Given records:
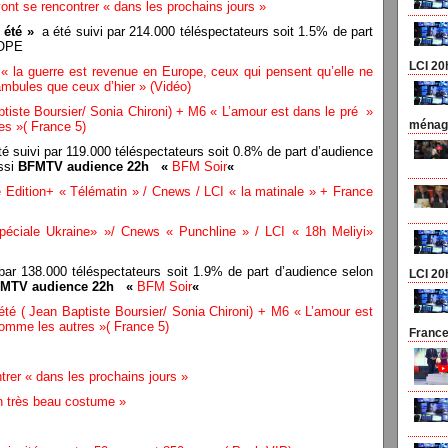
ont se rencontrer « dans les prochains jours »
 été »
a été suivi par 214.000 téléspectateurs soit 1.5% de part
COPE
LCI 20
? « la guerre est revenue en Europe, ceux qui pensent qu’elle ne
bules que ceux d’hier » (Vidéo)
ptiste Boursier/ Sonia Chironi) + M6 « L’amour est dans le pré »
ménage
es »( France 5)
é suivi par 119.000 téléspectateurs soit 0.8% de part d’audience
ssi
BFMTV audience 22h «
BFM Soir
«
dition+ « Télématin » / Cnews / LCI « la matinale » + France
éciale Ukraine» »/ Cnews « Punchline » / LCI « 18h Meliyi»
par 138.000 téléspectateurs soit 1.9% de part d’audience selon
LCI 20
MTV audience 22h «
BFM Soir
«
 été
( Jean Baptiste Boursier/ Sonia Chironi) + M6 « L’amour est
comme les autres »( France 5)
France
trer « dans les prochains jours »
n très beau costume »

Your assignment: Copy out the lines above unchanged. Skip the images.

Exercise result:
ont se rencontrer « dans les prochains jours »
 été »
a été suivi par 214.000 téléspectateurs soit 1.5% de part
COPE
LCI 20
? « la guerre est revenue en Europe, ceux qui pensent qu’elle ne
bules que ceux d’hier » (Vidéo)
ptiste Boursier/ Sonia Chironi) + M6 « L’amour est dans le pré »
ménage
es »( France 5)
é suivi par 119.000 téléspectateurs soit 0.8% de part d’audience
ssi
BFMTV audience 22h «
BFM Soir
«
dition+ « Télématin » / Cnews / LCI « la matinale » + France
éciale Ukraine» »/ Cnews « Punchline » / LCI « 18h Meliyi»
par 138.000 téléspectateurs soit 1.9% de part d’audience selon
LCI 20
MTV audience 22h «
BFM Soir
«
 été
( Jean Baptiste Boursier/ Sonia Chironi) + M6 « L’amour est
comme les autres »( France 5)
France
trer « dans les prochains jours »
n très beau costume »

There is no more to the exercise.